Retype the lines below exactly, but only those from the line that has "(034) 3256-3000" through the line that has "ขี้หนู โขลกผสมจนเข้ากันอีกครั้ง ปรุงรสด้วยน้ำม". Omit every picture.
Segment Start: Study material
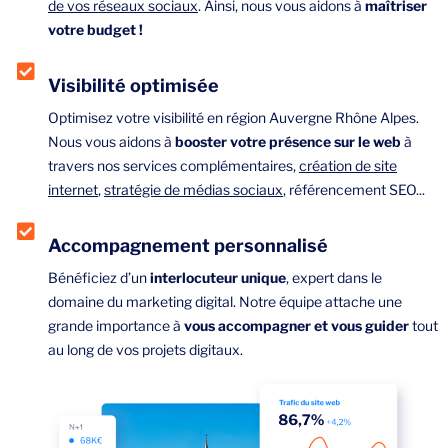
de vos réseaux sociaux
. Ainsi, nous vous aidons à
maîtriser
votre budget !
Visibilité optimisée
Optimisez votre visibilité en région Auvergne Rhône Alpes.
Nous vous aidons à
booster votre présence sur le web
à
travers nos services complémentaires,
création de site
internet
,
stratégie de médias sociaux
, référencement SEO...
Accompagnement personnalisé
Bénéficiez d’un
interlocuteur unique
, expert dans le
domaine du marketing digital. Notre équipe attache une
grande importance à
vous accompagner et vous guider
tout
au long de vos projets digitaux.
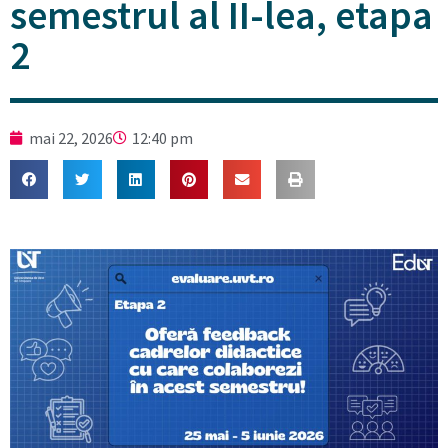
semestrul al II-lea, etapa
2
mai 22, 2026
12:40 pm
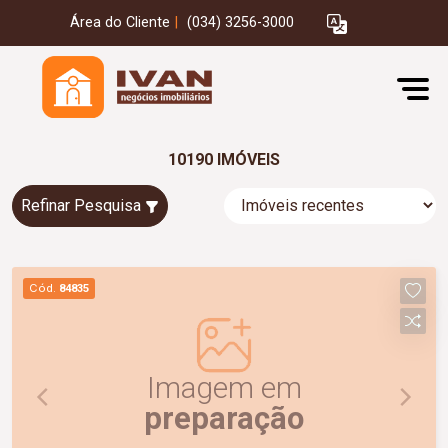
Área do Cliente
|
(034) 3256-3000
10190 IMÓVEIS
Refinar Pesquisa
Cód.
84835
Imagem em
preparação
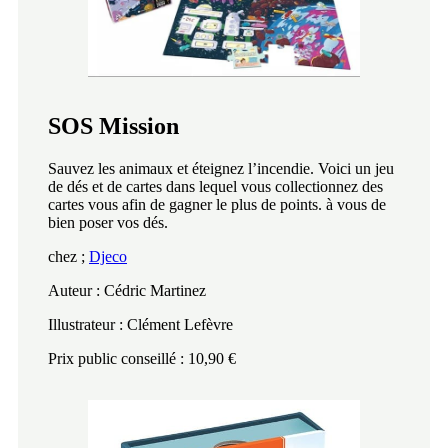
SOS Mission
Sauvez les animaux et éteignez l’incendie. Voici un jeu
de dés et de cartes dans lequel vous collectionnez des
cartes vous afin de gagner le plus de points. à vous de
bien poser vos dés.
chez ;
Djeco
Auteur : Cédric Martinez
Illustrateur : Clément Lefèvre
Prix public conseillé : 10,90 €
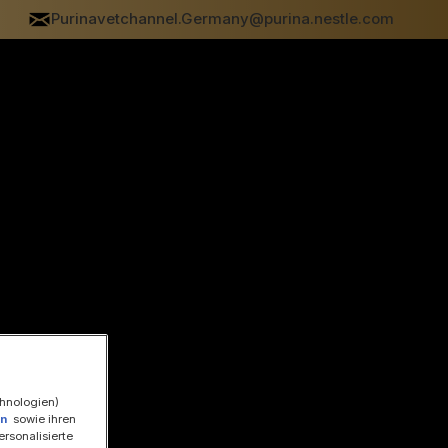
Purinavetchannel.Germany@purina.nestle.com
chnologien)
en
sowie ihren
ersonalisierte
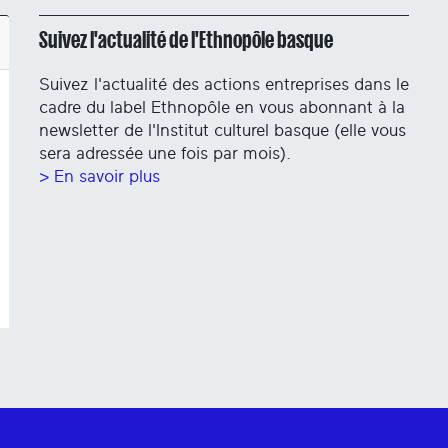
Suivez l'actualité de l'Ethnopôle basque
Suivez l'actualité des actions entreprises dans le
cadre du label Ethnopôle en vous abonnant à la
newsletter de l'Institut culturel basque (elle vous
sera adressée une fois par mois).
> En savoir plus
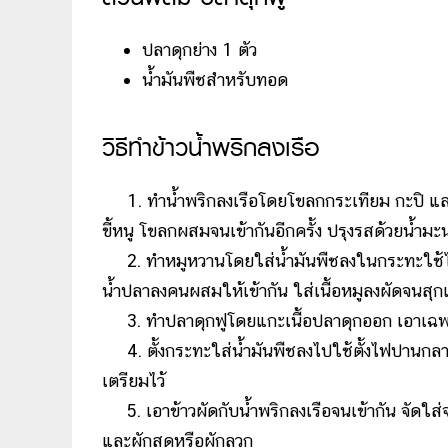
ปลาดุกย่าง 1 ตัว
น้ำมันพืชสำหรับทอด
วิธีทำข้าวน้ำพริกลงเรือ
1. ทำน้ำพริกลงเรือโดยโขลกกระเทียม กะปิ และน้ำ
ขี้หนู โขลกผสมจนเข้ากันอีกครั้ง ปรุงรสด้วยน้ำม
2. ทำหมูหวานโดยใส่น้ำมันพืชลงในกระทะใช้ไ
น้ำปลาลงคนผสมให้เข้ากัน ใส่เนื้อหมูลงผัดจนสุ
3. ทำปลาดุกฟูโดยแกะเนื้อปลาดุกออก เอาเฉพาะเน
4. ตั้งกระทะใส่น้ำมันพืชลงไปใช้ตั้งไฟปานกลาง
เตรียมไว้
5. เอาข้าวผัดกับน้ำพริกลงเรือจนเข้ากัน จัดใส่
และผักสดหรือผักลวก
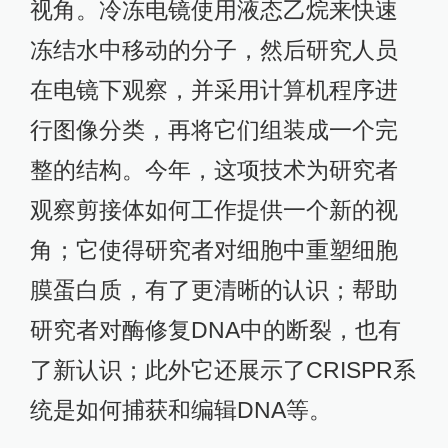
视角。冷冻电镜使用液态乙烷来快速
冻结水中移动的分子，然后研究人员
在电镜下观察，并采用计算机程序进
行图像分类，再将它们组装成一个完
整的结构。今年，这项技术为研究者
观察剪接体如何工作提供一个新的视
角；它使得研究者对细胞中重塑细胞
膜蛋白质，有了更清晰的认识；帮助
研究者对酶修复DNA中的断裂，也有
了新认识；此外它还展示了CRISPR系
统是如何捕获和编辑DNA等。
Segment End: Study material
- Answer section:
(034) 3256-3000
10190 IMÓVEIS
Refinar Pesquisa
Cód.
84835
Imagem em
preparação
SOS Mission
Sauvez les animaux et éteignez l’incendie. Voici un jeu
de dés et de cartes dans lequel vous collectionnez des
cartes vous afin de gagner le plus de points. à vous de
bien poser vos dés.
chez ;
Djeco
Auteur : Cédric Martinez
Illustrateur : Clément Lefèvre
Prix public conseillé : 10,90 €
Purinavetchannel.Germany@purina.nestle.com
chnologien)
en
sowie ihren
ersonalisierte
Suivez l'actualité de l'Ethnopôle basque
Suivez l'actualité des actions entreprises dans le
cadre du label Ethnopôle en vous abonnant à la
newsletter de l'Institut culturel basque (elle vous
sera adressée une fois par mois).
> En savoir plus
ปลาดุกย่าง 1 ตัว
น้ำมันพืชสำหรับทอด
วิธีทำข้าวน้ำพริกลงเรือ
1. ทำน้ำพริกลงเรือโดยโขลกกระเทียม กะปิ และน้ำ
ขี้หนู โขลกผสมจนเข้ากันอีกครั้ง ปรุงรสด้วยน้ำม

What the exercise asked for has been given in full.